Conventional OCE technology has been used to perform intravascular imaging [20, 21], atherosclerotic tissue imaging , and imaging of engineered and developing tissues . Phase-resolved measurement methods were also used in OCE technology [24, 25]. However, these earlier studies inherited difficulties from static elastography as they were based on speckle tracking, which has an intrinsic limitation. The speckle pattern is determined by the interference between the scatterers inside the coherence volume . So in conventional OCE, a speckle may not have the same signal amplitude or shape before and after deformation of the sample. Thus, it was difficult for conventional OCE to provide quantitative elastography based on a cross-correlation of speckles on the micro-scale. In this paper, we report micro-scale optical mapping of biomechanical properties of tissues based on a dynamic optical coherence elastography method in which tissue is excited by mechanical waves, and the biomechanical properties can be obtained by solving the wave equations, without the need for computationally expensive cross-correlations. Quantitative measurements of elastic moduli were obtained from tissue phantoms and from ex vivo human tissues.

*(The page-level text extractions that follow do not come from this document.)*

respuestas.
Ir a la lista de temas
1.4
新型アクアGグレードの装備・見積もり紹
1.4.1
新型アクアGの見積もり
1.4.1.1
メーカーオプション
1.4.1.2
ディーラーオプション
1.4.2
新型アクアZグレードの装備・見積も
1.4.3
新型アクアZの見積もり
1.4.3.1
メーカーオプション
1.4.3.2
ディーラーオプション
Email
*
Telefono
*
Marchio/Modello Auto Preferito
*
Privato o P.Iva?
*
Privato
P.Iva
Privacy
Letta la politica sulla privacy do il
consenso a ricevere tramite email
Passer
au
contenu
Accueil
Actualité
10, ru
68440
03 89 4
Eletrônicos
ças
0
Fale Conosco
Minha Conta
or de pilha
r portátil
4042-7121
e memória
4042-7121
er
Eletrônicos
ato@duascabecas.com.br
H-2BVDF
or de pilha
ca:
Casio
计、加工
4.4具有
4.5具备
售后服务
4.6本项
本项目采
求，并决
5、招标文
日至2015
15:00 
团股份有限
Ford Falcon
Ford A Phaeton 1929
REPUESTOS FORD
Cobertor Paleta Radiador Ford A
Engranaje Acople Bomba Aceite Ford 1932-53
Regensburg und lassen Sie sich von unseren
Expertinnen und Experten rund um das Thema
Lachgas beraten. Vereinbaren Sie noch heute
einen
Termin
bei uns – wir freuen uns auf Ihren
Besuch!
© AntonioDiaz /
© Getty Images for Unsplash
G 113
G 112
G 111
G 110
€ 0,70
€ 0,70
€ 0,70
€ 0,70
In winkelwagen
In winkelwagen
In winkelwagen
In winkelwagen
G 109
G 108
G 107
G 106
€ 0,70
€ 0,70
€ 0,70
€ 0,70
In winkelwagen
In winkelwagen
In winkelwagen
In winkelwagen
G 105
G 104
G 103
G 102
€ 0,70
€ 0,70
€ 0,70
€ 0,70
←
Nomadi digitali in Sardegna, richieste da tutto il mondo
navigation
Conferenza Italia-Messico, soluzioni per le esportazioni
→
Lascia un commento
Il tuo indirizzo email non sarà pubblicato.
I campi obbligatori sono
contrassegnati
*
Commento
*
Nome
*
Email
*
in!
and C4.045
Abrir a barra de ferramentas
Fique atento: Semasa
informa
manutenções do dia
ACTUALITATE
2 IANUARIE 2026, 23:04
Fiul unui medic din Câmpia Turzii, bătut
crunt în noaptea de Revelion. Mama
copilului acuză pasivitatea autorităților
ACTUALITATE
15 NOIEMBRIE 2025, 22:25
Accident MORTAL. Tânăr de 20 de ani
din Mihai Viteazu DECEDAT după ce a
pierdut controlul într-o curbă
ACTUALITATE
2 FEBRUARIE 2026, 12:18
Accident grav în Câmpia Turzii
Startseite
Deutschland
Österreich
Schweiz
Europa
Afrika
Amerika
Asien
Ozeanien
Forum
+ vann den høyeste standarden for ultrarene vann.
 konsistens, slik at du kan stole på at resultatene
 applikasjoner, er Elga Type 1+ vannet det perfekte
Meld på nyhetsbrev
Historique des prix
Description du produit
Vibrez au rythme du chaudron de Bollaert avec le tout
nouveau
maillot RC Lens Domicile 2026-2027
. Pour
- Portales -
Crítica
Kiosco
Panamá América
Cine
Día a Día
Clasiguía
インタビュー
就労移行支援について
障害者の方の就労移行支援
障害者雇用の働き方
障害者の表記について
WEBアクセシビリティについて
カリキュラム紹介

Our OCE system is derived from a spectral-domain OCT imaging system. In this system, the low-coherence light source consists of a Nd:YVO4-pumped titanium:sapphire laser, which has a center wavelength of 800 nm and a bandwidth of 100 nm, providing an axial resolution of 3 μm in the tissue phantoms. A 12.5 mm diameter 40 mm focal length lens was used in the sample arm to provide a transverse resolution of 13 μm. The average power incident on the samples was 10 mW. A line camera was used to detect the spectral interference signal with an acquisition rate of 25 kHz. As shown in Fig. 1, a glass window stage was fixed in the sample arm of the OCE system to restrict the upper boundary of the tissue phantoms and tissues, yet enable optical imaging through the window. The sample stage was mounted on a mechanical wave driver (SF-9324, PASCO scientific, Roseville, CA), which provided a frequency range of 0.1 Hz to 5 kHz and a maximum amplitude of 7 mm at 1 Hz, decreasing with increasing frequency. The driving waveform was programmed and synchronized with the image acquisition. Samples were mounted between the upper glass window and the sample stage, which are both of larger transverse size than the tissue phantom or tissue samples, with only minimal contact and force prior to data acquisition. To perform M-mode (motion mode, repetitive axial depth-scans into the tissue, acquired at a fixed transverse position over time) OCE, optical backscattering signals were acquired through the upper glass window while the driving mechanical perturbations were exerted simultaneously through the sample stage, compressing the sample vertically. Step and 20 Hz sinusoidal waveforms were used in the OCE experiments.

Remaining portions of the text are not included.